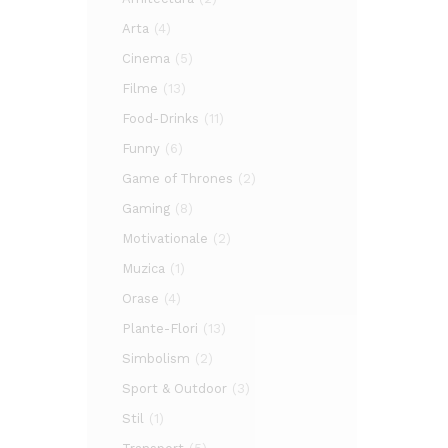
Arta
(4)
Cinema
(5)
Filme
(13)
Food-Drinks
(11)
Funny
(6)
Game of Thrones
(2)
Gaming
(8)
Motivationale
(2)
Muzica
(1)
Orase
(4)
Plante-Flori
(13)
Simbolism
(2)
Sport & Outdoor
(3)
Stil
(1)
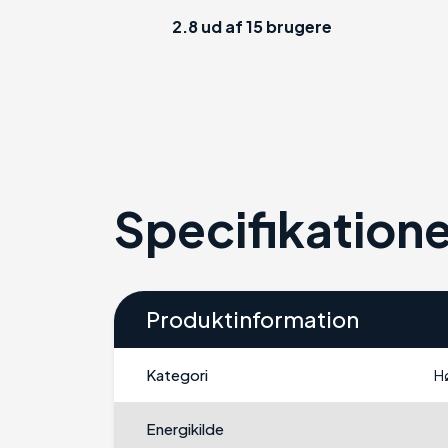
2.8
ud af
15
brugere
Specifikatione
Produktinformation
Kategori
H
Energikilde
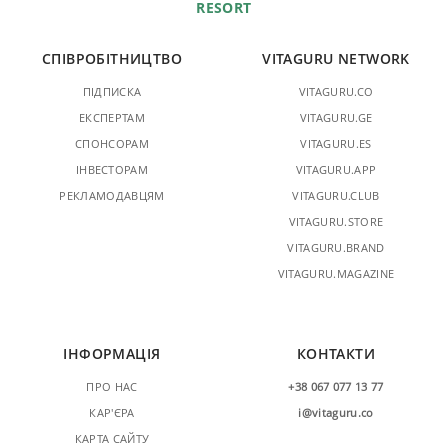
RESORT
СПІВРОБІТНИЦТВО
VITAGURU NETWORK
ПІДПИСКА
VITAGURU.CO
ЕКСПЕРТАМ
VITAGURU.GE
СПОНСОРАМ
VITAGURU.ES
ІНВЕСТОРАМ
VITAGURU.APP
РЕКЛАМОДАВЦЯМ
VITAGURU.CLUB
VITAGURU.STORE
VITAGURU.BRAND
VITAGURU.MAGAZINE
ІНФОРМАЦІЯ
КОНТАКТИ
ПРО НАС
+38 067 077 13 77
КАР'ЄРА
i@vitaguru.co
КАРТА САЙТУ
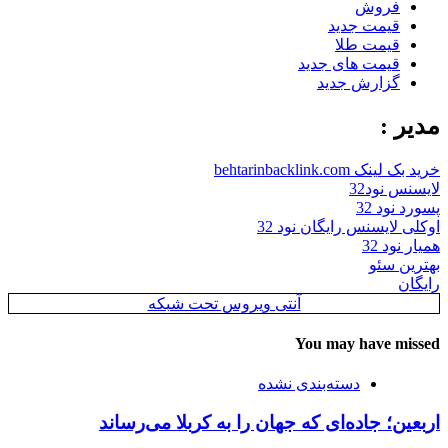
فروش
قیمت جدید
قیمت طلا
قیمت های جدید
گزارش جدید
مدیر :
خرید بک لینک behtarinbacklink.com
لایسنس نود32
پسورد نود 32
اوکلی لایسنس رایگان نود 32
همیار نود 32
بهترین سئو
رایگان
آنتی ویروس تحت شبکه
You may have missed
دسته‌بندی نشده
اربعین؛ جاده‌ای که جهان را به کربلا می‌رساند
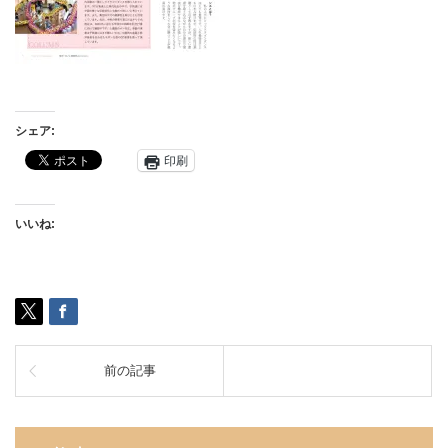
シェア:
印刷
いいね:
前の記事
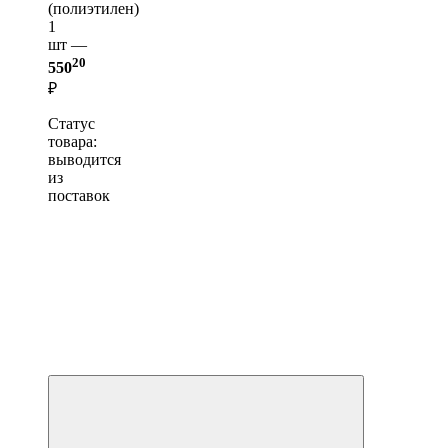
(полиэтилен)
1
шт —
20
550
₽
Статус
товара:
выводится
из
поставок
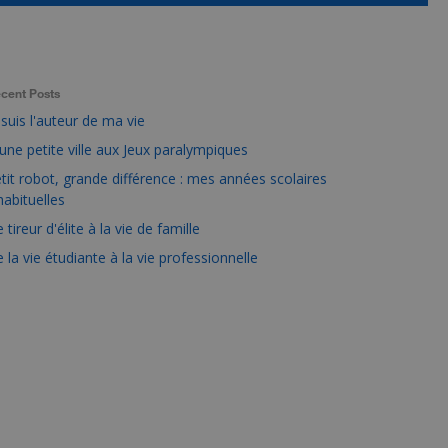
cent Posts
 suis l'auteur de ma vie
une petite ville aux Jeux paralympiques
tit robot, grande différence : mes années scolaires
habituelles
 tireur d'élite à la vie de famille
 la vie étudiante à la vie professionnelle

*What is expected*. Without the pictures, output the full listing exactly as it stands.

*Written answer*.
Arta
(4)
Cinema
(5)
Filme
(13)
Food-Drinks
(11)
Funny
(6)
Game of Thrones
(2)
Gaming
(8)
Motivationale
(2)
Muzica
(1)
Orase
(4)
Plante-Flori
(13)
Simbolism
(2)
Sport & Outdoor
(3)
Stil
(1)
2.8
ud af
15
brugere
Specifikatione
Produktinformation
Kategori
H
Energikilde
RESORT
СПІВРОБІТНИЦТВО
VITAGURU NETWORK
ПІДПИСКА
VITAGURU.CO
ЕКСПЕРТАМ
VITAGURU.GE
СПОНСОРАМ
VITAGURU.ES
ІНВЕСТОРАМ
VITAGURU.APP
РЕКЛАМОДАВЦЯМ
VITAGURU.CLUB
VITAGURU.STORE
VITAGURU.BRAND
VITAGURU.MAGAZINE
ІНФОРМАЦІЯ
КОНТАКТИ
ПРО НАС
+38 067 077 13 77
КАР'ЄРА
i@vitaguru.co
КАРТА САЙТУ
فروش
قیمت جدید
قیمت طلا
قیمت های جدید
گزارش جدید
مدیر :
خرید بک لینک behtarinbacklink.com
لایسنس نود32
پسورد نود 32
اوکلی لایسنس رایگان نود 32
همیار نود 32
بهترین سئو
رایگان
آنتی ویروس تحت شبکه
You may have missed
دسته‌بندی نشده
اربعین؛ جاده‌ای که جهان را به کربلا می‌رساند
シェア:
印刷
いいね:
前の記事
(полиэтилен)
1
шт —
20
550
₽
Статус
товара:
выводится
из
поставок
cent Posts
 suis l'auteur de ma vie
une petite ville aux Jeux paralympiques
tit robot, grande différence : mes années scolaires
habituelles
 tireur d'élite à la vie de famille
 la vie étudiante à la vie professionnelle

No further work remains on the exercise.